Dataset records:

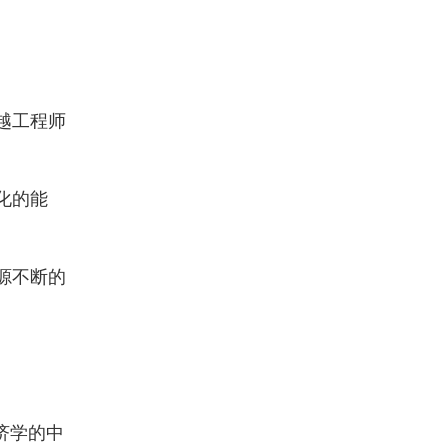
越工程师
化的能
源不断的
济学的中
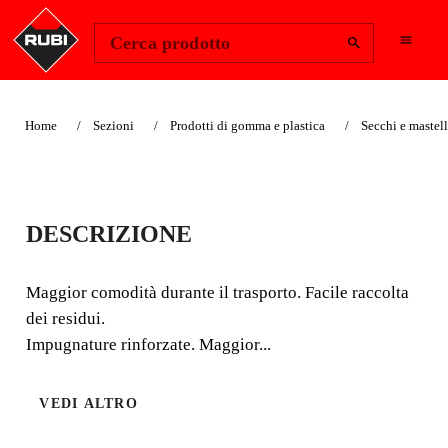
Change Region
Accedi
Cerca prodotto
Home
Sezioni
Prodotti di gomma e plastica
Secchi e mastell
CESTO PLASTICA
DESCRIZIONE
Nº3 "FLEXTUB"
(40L)
Maggior comodità durante il trasporto. Facile raccolta
dei residui.
Maggior comodità durante il trasporto. Facile raccolta dei
Impugnature rinforzate. Maggior...
residui. Impugnature rinforzate. Maggior resistenza.
Leggero.
VEDI ALTRO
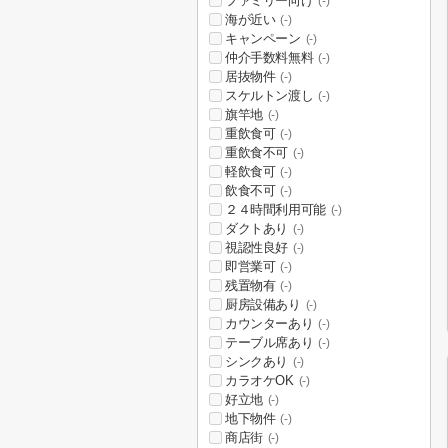
ファミリー向け
(-)
海が近い
(-)
キャンペーン
(-)
仲介手数料無料
(-)
居抜物件
(-)
スケルトン渡し
(-)
旗竿地
(-)
重飲食可
(-)
重飲食不可
(-)
軽飲食可
(-)
飲食不可
(-)
２４時間利用可能
(-)
ダクトあり
(-)
視認性良好
(-)
即営業可
(-)
残置物有
(-)
厨房設備あり
(-)
カウンターあり
(-)
テーブル席あり
(-)
シンクあり
(-)
カラオケOK
(-)
好立地
(-)
地下物件
(-)
商店街
(-)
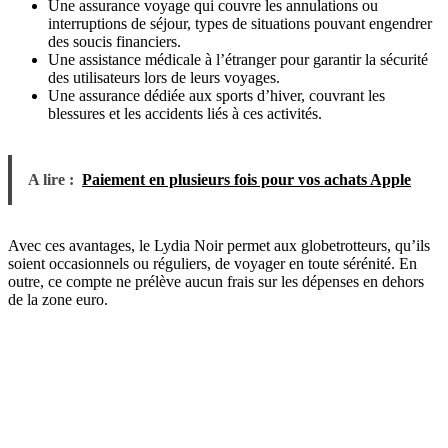
Une assurance voyage qui couvre les annulations ou
interruptions de séjour, types de situations pouvant engendrer
des soucis financiers.
Une assistance médicale à l’étranger pour garantir la sécurité
des utilisateurs lors de leurs voyages.
Une assurance dédiée aux sports d’hiver, couvrant les
blessures et les accidents liés à ces activités.
A lire :
Paiement en plusieurs fois pour vos achats Apple
Avec ces avantages, le Lydia Noir permet aux globetrotteurs, qu’ils
soient occasionnels ou réguliers, de voyager en toute sérénité. En
outre, ce compte ne prélève aucun frais sur les dépenses en dehors
de la zone euro.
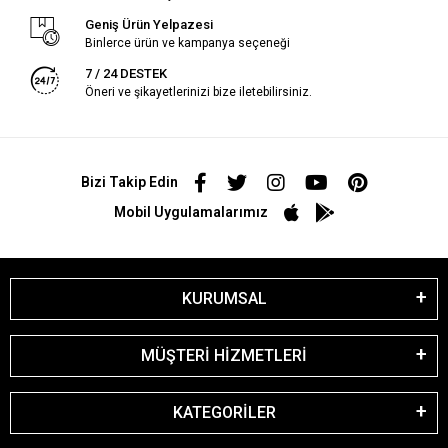
Geniş Ürün Yelpazesi
Binlerce ürün ve kampanya seçeneği
7 / 24 DESTEK
Öneri ve şikayetlerinizi bize iletebilirsiniz.
Bizi Takip Edin
Mobil Uygulamalarımız
KURUMSAL
MÜŞTERİ HİZMETLERİ
KATEGORİLER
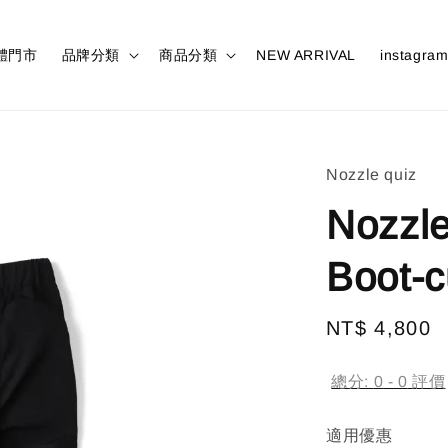
體門市
品牌分類
商品分類
NEW ARRIVAL
instagra
Nozzle quiz
Nozzle
Boot-c
Regular
NT$ 4,800
price
總分:
0
-
0
評價
適用優惠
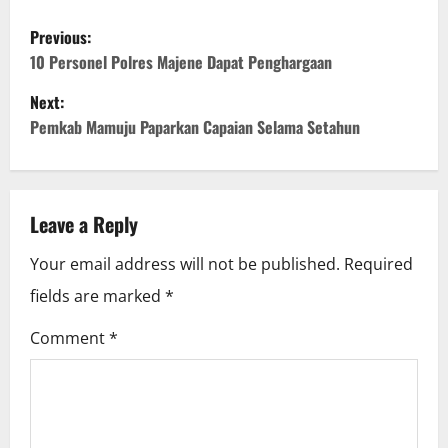
P
Previous:
o
10 Personel Polres Majene Dapat Penghargaan
Next:
s
Pemkab Mamuju Paparkan Capaian Selama Setahun
t
n
Leave a Reply
a
Your email address will not be published.
Required
v
fields are marked
*
i
Comment
*
g
a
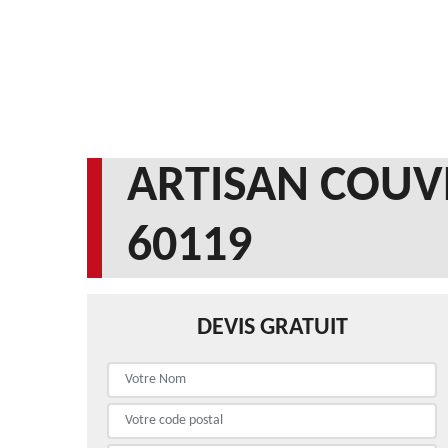
ARTISAN COUV
60119
DEVIS GRATUIT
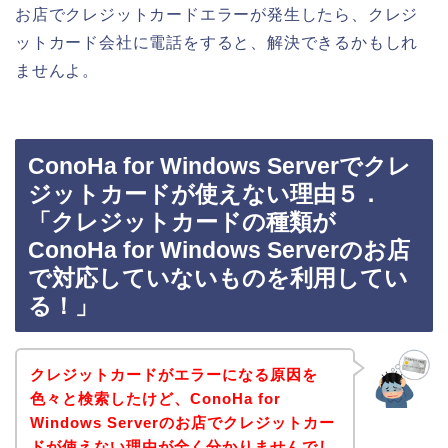
お店でクレジットカードエラーが発生したら、クレジ
ットカード会社に電話をすると、解決できるかもしれ
ませんよ。
ConoHa for Windows Serverでクレ
ジットカードが使えない理由５．
「クレジットカードの種類が
ConoHa for Windows Serverのお店
で対応していないものを利用してい
る！」
クレジットカードがエラーになる原因を
色々と検索したけど、ConoHa for
Windows Serverのお店でクレジットカー
ドが使えない理由が全く分かりませんでし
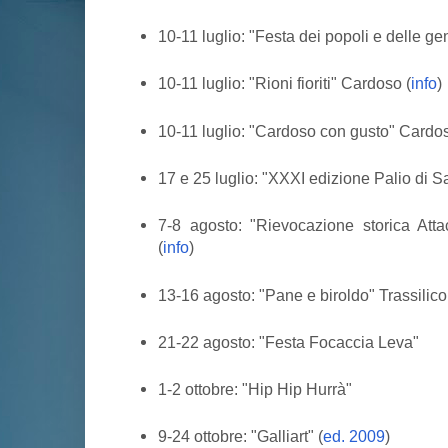
10-11 luglio: "Festa dei popoli e delle gen
10-11 luglio: "Rioni fioriti" Cardoso (
info
)
10-11 luglio: "Cardoso con gusto" Cardos
17 e 25 luglio: "XXXI edizione Palio di S
7-8 agosto: "Rievocazione storica Atta
(
info
)
13-16 agosto: "Pane e biroldo" Trassilico
21-22 agosto: "Festa Focaccia Leva"
1-2 ottobre: "Hip Hip Hurrà"
9-24 ottobre: "Galliart" (
ed. 2009
)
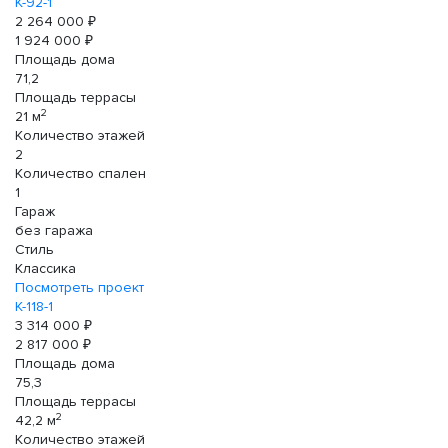
К-92-1
2 264 000 ₽
1 924 000 ₽
Площадь дома
71,2
Площадь террасы
2
21 м
Количество этажей
2
Количество спален
1
Гараж
без гаража
Стиль
Классика
Посмотреть проект
К-118-1
3 314 000 ₽
2 817 000 ₽
Площадь дома
75,3
Площадь террасы
2
42,2 м
Количество этажей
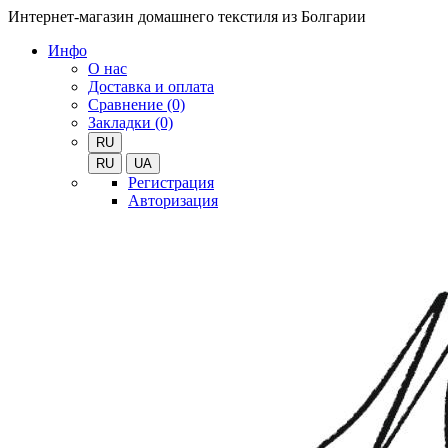
Интернет-магазин домашнего текстиля из Болгарии
Инфо
О нас
Доставка и оплата
Сравнение (0)
Закладки (0)
RU
RU
UA
Регистрация
Авторизация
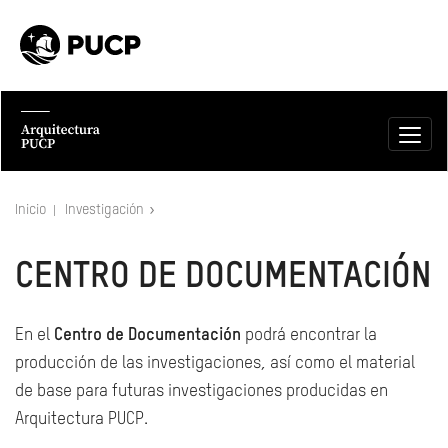
Inicio
Investigación
CENTRO DE DOCUMENTACIÓN
En el
Centro de Documentación
podrá encontrar la
producción de las investigaciones, así como el material
de base para futuras investigaciones producidas en
Arquitectura PUCP.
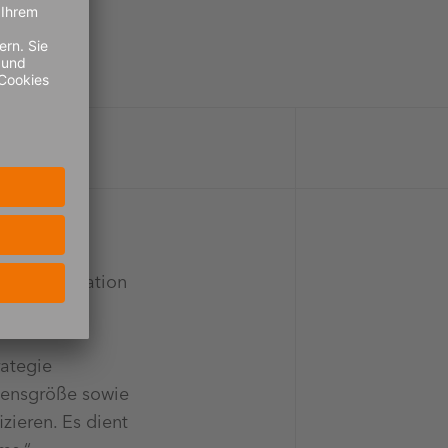
 Transportation
MS diese
rategie
mensgröße sowie
ieren. Es dient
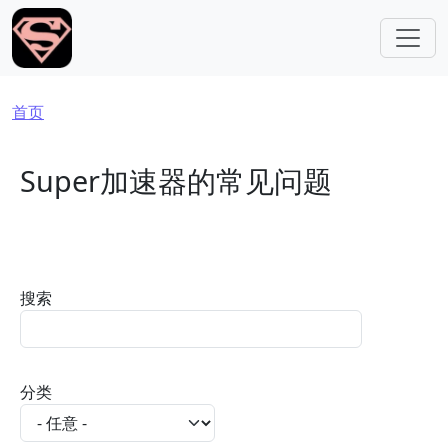
跳转到主要内容
面包屑
首页
Super加速器的常见问题
搜索
分类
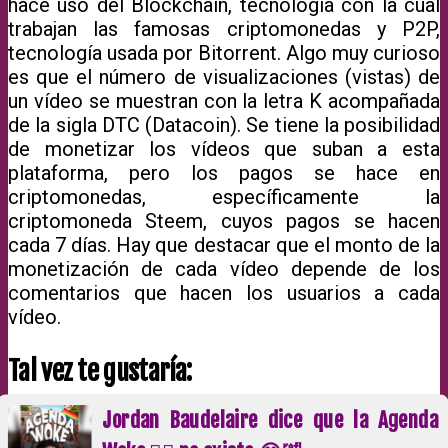
hace uso del Blockchain, tecnología con la cual
trabajan las famosas criptomonedas y P2P,
tecnología usada por Bitorrent. Algo muy curioso
es que el número de visualizaciones (vistas) de
un vídeo se muestran con la letra K acompañada
de la sigla DTC (Datacoin). Se tiene la posibilidad
de monetizar los vídeos que suban a esta
plataforma, pero los pagos se hace en
criptomonedas, específicamente la
criptomoneda Steem, cuyos pagos se hacen
cada 7 días. Hay que destacar que el monto de la
monetización de cada vídeo depende de los
comentarios que hacen los usuarios a cada
vídeo.
Tal vez te gustaría:
Jordan Baudelaire dice que la Agenda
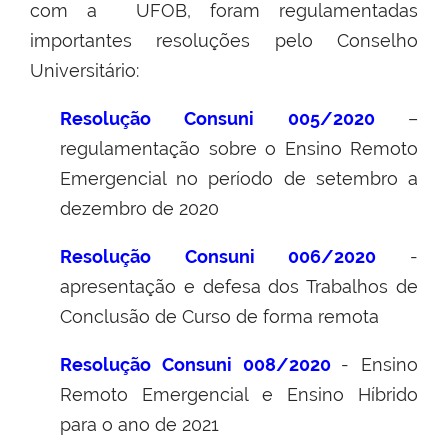
com a UFOB, foram regulamentadas
importantes resoluções pelo Conselho
Universitário:
Resolução
Consuni
005/2020
–
regulamentação sobre o Ensino Remoto
Emergencial no período de setembro a
dezembro de 2020
Resolução Consuni 006/2020
-
apresentação e defesa dos Trabalhos de
Conclusão de Curso de forma remota
Resolução Consuni 008/2020
- Ensino
Remoto Emergencial e Ensino Híbrido
para o ano de 2021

- **EXERCISE INSTRUCTIONS**
State how many lines in the entries hold the word "comodità", giving the number alone.

- **RESPONSE BELOW**
2